Crystalline Si technology: Innovations across crystalline Si value chain would enable opportunities for equipment suppliers. Fluidized bed reactor (FBR) process requires 10 lWh/kg and is a continuous process. Why is FBR only 6 percent of total polysilicon capacity today? The reasons are:
* No off-the-shelf FBR reactors are available.
* Process complexity requires that Si granules can be polluted by impurities.
* There is an opportunity for equipment manufacturers to develop off-the-shelf FBR equipment that will enable reduced production costs for polysilicon.
* GCL announced developing its FBR technology.
* Samsung Fine Chemicals and MEMC have partnered to set up FBR polysilicon production due to its lower production costs.
Monocrystalline silicon (c-Si) ingot growth using Czochralski (CZ) method is high cost and results in pseudo-square c-Si wafers. Plate seed for qc-Si ingot growth with mc-Si grains on the edges and c-Si in the middle. ReneSola has technology with wafer capacity of 2GW of which 1.6GW is qc-Si Virtus wafers and 0.4GW are c-Si wafers. ReneSola is likely to be one of the Chinese companies to survive the shakeout due to its strategy and technology.

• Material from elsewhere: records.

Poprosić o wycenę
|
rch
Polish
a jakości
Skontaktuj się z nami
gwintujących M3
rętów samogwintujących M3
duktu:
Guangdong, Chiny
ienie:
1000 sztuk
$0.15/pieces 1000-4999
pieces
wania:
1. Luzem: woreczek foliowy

Opportunities exist to optimize qc-Si ingot growth. Modified directional solidification (DS) furnace makers claim 90 percent c-Si and 10 percent mc-Si yields during qc-Si ingot growth. In reality, 60 percent c-Si and 40 percent mc-Si results in high wafer binning and sorting costs. This provides an opp for equipment manufacturers to improve the c-Si yield to higher than 90 percent. The Qc-Si capacity is likely to increase in the coming years as DS furnace manufacturers innovate.